[Thailand] Media-public forum shines a light on bleak realities of election reporting

(L-R) Mongkol Bangprapa, Thai Journalists Association; Aimpong Boonyanupongse, Thai Public Broadcasting Service (PBS); Pinpaka Ngamson, Voice TV; Pravit Rojanaphruk, Khaosod English


Now that the long-awaited national election in Thailand is a certainty, how does the local media fare in the public eye in terms of its coverage of important issues that are relevant to the highly anticipated political exercise?

To address this fundamental question, representatives of various local news organizations, as well as specific segments of society including academe, youth, public institutions, and non-government organizations joined a one-day forum organized by the Southeast Asian Press Alliance (SEAPA) on Thursday, 31 January 2019 in Bangkok. Together they examined the role of the media in ensuring quality public participation and during transition periods. Highlights of the day-long discussions focused on the state of media reportage in the country.

The event, dubbed “Public Forum on Election and Media Coverage in Thailand: Challenges and Opportunities for Broadening Public Discourse,” drew around 60 participants, including journalists from other parts of the region. It was held at the Rembrandt Hotel in the Thai capital.

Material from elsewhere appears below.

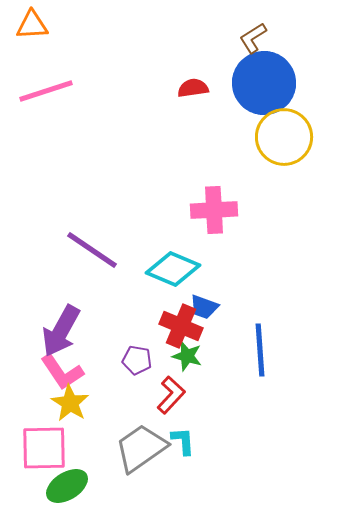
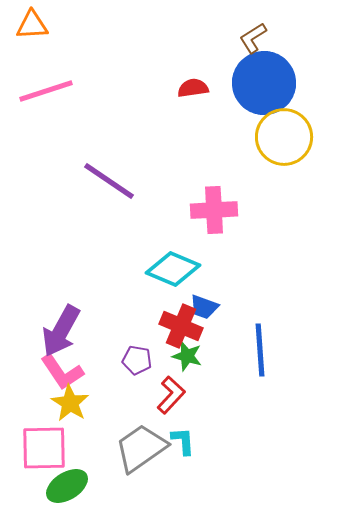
purple line: moved 17 px right, 69 px up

Thailand is scheduled to hold its first national vote in more than four years since the military overthrew in 2014 the then democratically elected government following long-drawn-out street protests.

Panel speakers all agreed that the media play an important role in civil and political conversations. A number of them mentioned the “framing” function of the media, referring to how specific issues or subjects of reports are presented to the public. Instead of highlighting events or personalities, they said, the media should focus on, and dig deeper into, the significance and impact of specific issues affecting the public.

“Most of the media are not aware that by themselves, they could set the agenda. (We should) step back and (see) how we frame public awareness and understanding about (issues),” said Khaosod English columnist and senior staff writer Pravit Rojanaphruk.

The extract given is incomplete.